DATA RECORDS »
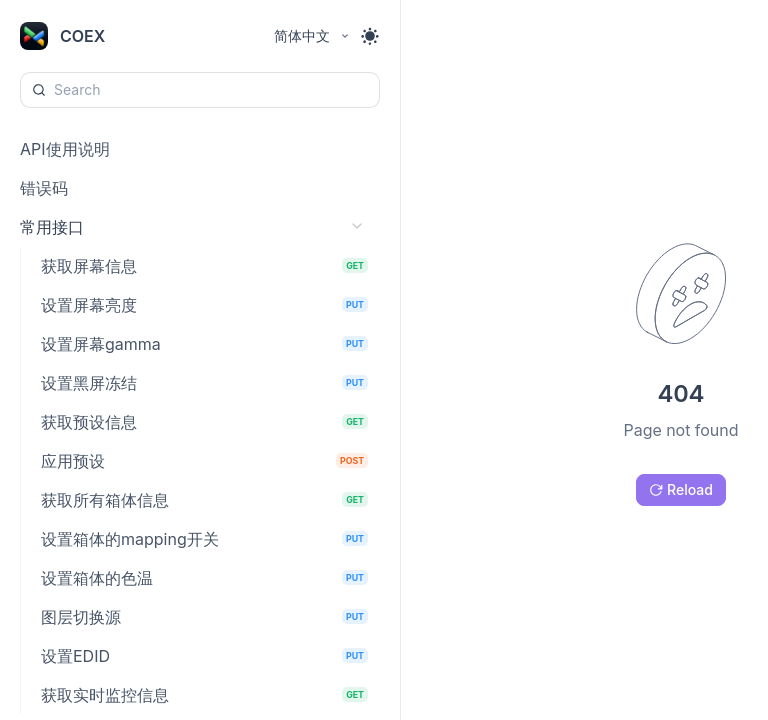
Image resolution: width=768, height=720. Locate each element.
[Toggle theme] (370, 36)
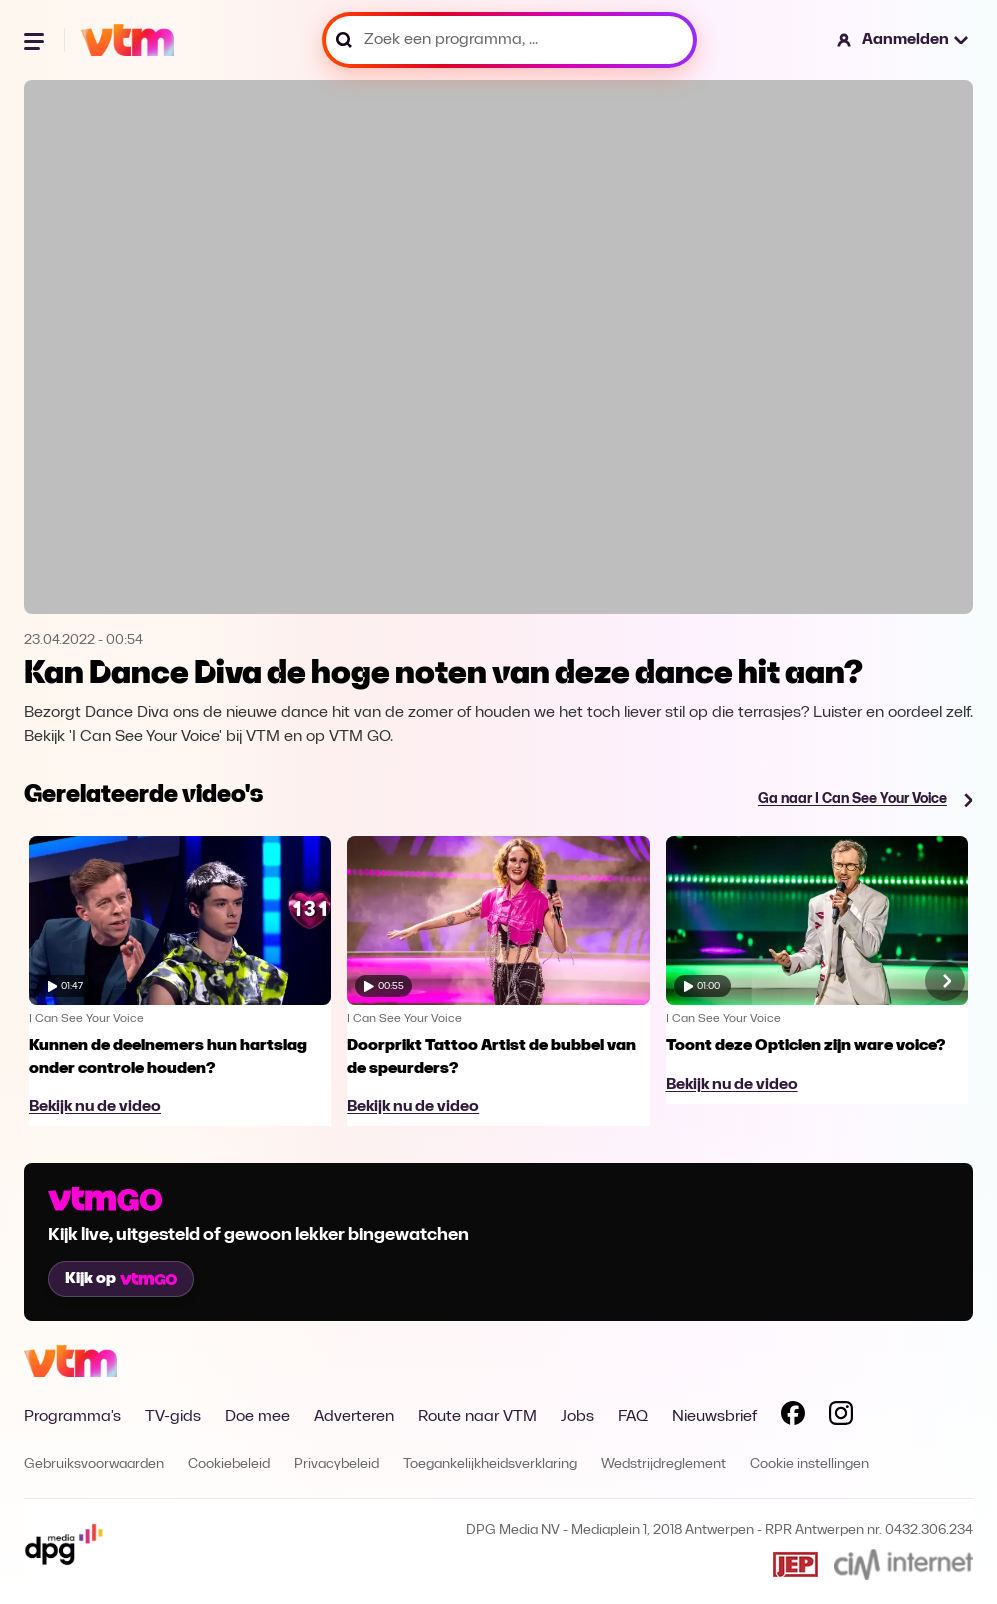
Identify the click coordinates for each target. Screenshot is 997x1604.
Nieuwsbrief (714, 1417)
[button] (903, 40)
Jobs (577, 1417)
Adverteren (354, 1417)
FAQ (633, 1417)
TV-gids (173, 1417)
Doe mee (257, 1417)
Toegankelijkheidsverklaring (490, 1464)
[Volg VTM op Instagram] (841, 1417)
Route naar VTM (477, 1417)
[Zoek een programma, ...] (509, 40)
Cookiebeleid (229, 1464)
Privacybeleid (336, 1464)
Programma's (72, 1417)
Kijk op (121, 1279)
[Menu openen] (36, 40)
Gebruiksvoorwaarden (94, 1464)
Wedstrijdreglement (663, 1464)
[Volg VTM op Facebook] (793, 1417)
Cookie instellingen (809, 1464)
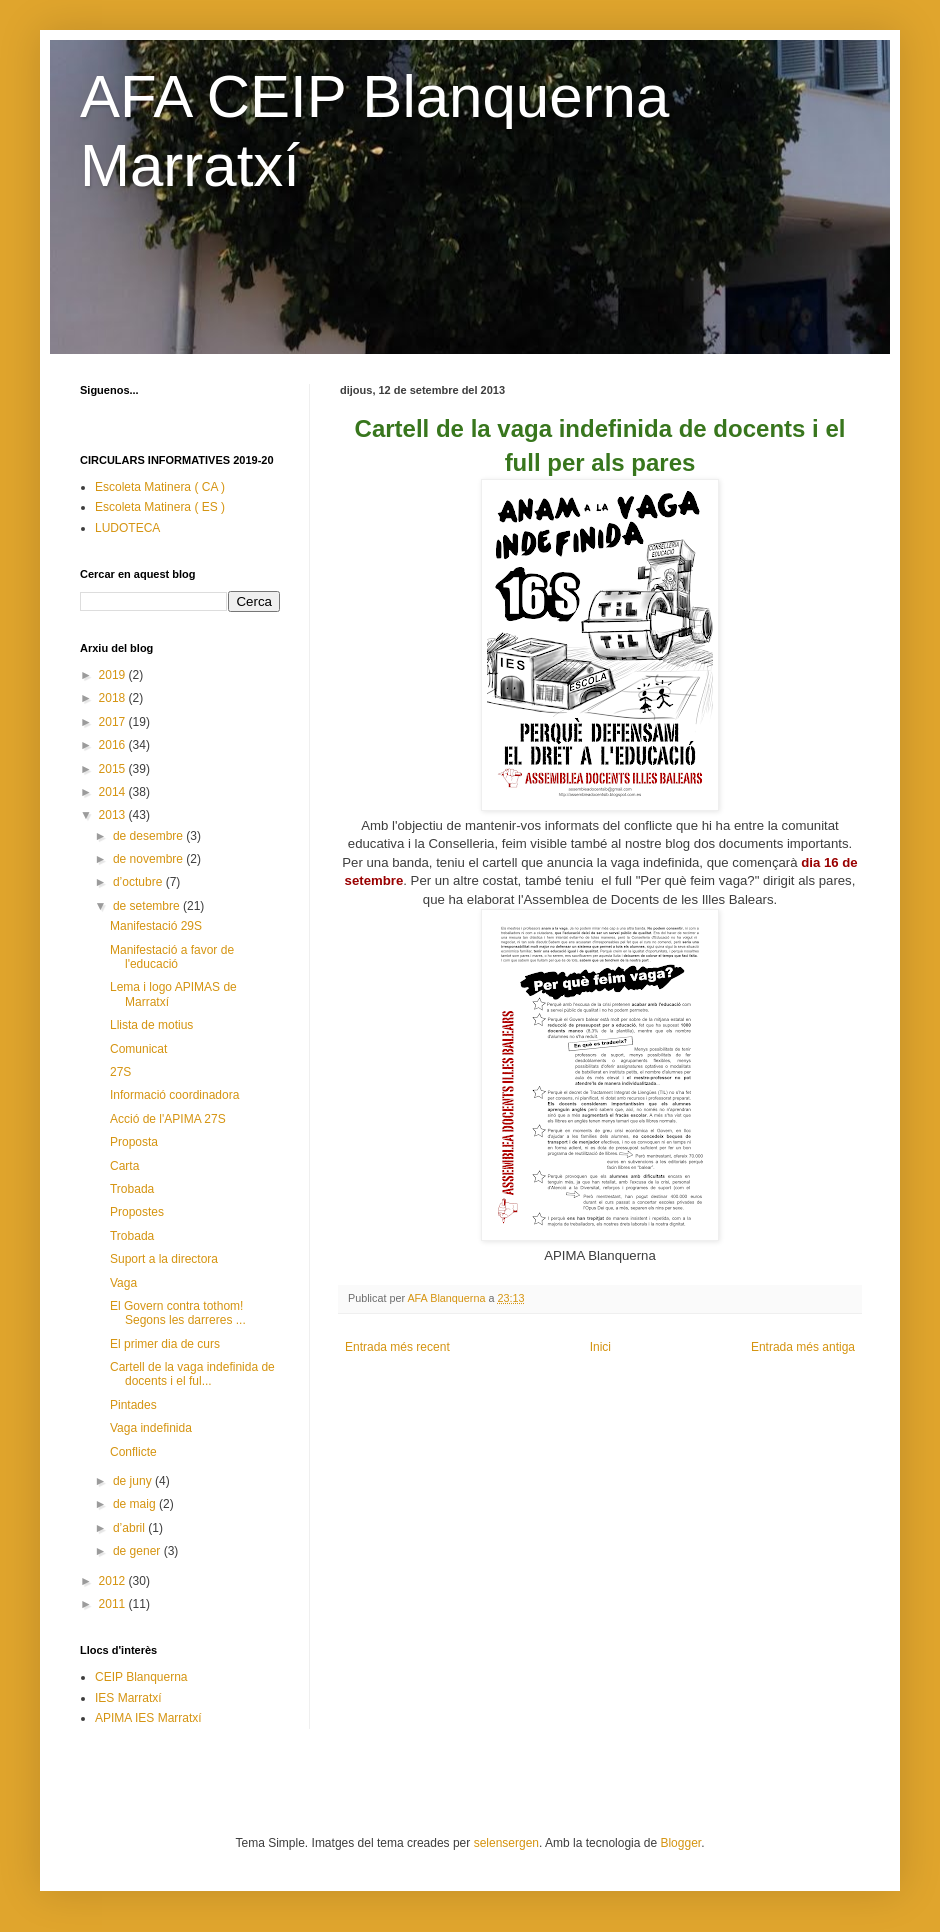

WHAT YOU ARE ASKED TO DO »
All lines in the entries above that include "each" should be found and copied.

REPLY TO THE EXERCISE »
Image resolution: width=768, height=720. Locate each element.
Identify the click coordinates for each target. Screenshot is 997x1604.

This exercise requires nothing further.